S’inaugura oggi, 16 giugno,  alle ore 19 presso la Fusion Art Gallery di Torino – piazza Peyron 9/G – “Living in Lift”, mostra itinerante (e work in progress) che procederà poi con varie tappe in giro per l’Italia.

Nata come parte di un più ampio progetto per l’Arte della Schindler – azienda leader nel settore degli ascensori e scale mobili-, questa esposizione è frutto della selezione da parte di un comitato scientifico composto da esperti d’arte contemporanea e di comunicazione di venti artisti, i quali sono stati chiamati ad interpretare  in maniera personale, secondo la propria sensibilità e con mezzi quali fotografia, video-arte e arte oggettuale, l’immagine dell’ascensore.

I risultati sono stupefacenti.
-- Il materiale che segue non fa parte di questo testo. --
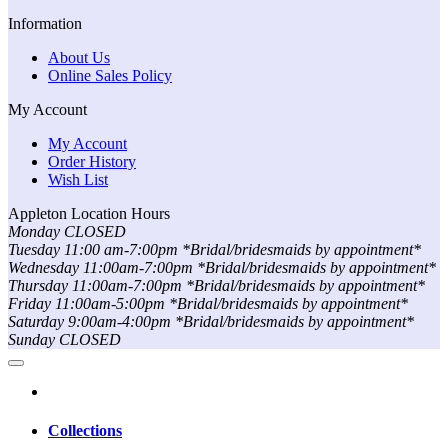
Information
About Us
Online Sales Policy
My Account
My Account
Order History
Wish List
Appleton Location Hours
Monday CLOSED
Tuesday 11:00 am-7:00pm *Bridal/bridesmaids by appointment*
Wednesday 11:00am-7:00pm *Bridal/bridesmaids by appointment*
Thursday 11:00am-7:00pm *Bridal/bridesmaids by appointment*
Friday 11:00am-5:00pm *Bridal/bridesmaids by appointment*
Saturday 9:00am-4:00pm *Bridal/bridesmaids by appointment*
Sunday CLOSED
Collections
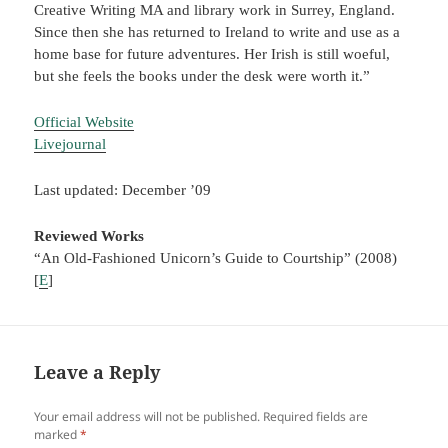
Creative Writing MA and library work in Surrey, England.
Since then she has returned to Ireland to write and use as a
home base for future adventures. Her Irish is still woeful,
but she feels the books under the desk were worth it.”
Official Website
Livejournal
Last updated: December ’09
Reviewed Works
“An Old-Fashioned Unicorn’s Guide to Courtship” (2008)
[
E
]
Leave a Reply
Your email address will not be published.
Required fields are
marked
*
L’immagine di questo luogo, di solito percepito a stento, e per lo più come freddo e impersonale, appare nelle opere degli artisti esposti come una rivelazione.
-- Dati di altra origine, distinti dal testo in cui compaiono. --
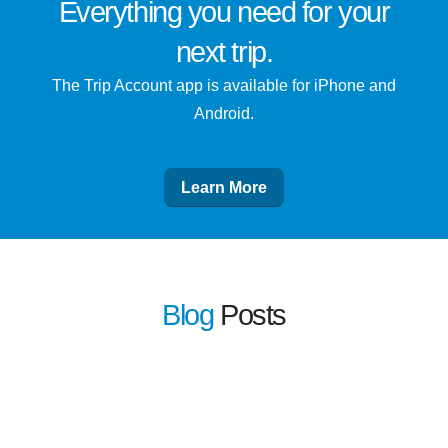
Everything you need for
your
next trip
.
The Trip Account app is available for iPhone and
Android.
Learn More
Blog
Posts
Le letture di esso appaiono disparate, ma tutte rivelano le potenzialità di un nonluogo, che da mezzo di trasporto, da luogo di transito anonimo e stereotipato si trasforma in macchina per la produzione di sogni e fantasie, in uno “specchio” dell’anima di chi ci passa qualche momento della propria vita, con le proprie associazioni d’idee, i propri pensieri e sogni, come recita il comunicato stampa.
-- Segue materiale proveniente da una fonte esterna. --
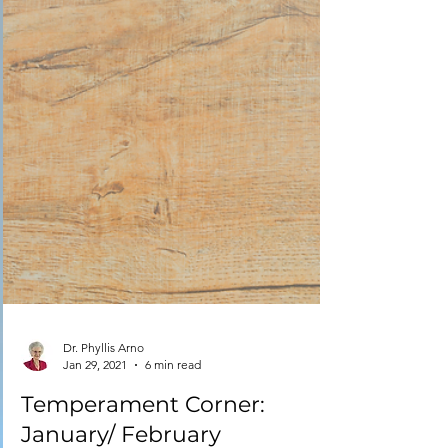
Dr. Phyllis Arno
Jan 29, 2021
6 min read
Temperament Corner:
Sono opere di grande formato, per lo più immagini fotografiche, spesso rielaborate con mezzi elettronici. In esse l’immagine umana ricorre, nella forma concreta di personaggi colti nel presente effimero del loro passaggio o in quella di figure che tendono a smaterializzarsi contro lo sfondo di quelle che sembrano scatole atte a “contenere” più che corpi coscienze: sensazioni, riflessioni e sentimenti. Autori: Arri, Bertrand, Bortolozzo, Faletti, Fannidada, Ferreri, Francou, Giobbio, Fukushi Ito, Lovatti, Mazzoleni, Pavan, Pedonesi, Ranno, Ropolo, Spada, Wozcniaki, Zarri, Zizzo.

La mostra rimarrà aperta fino al 31 luglio.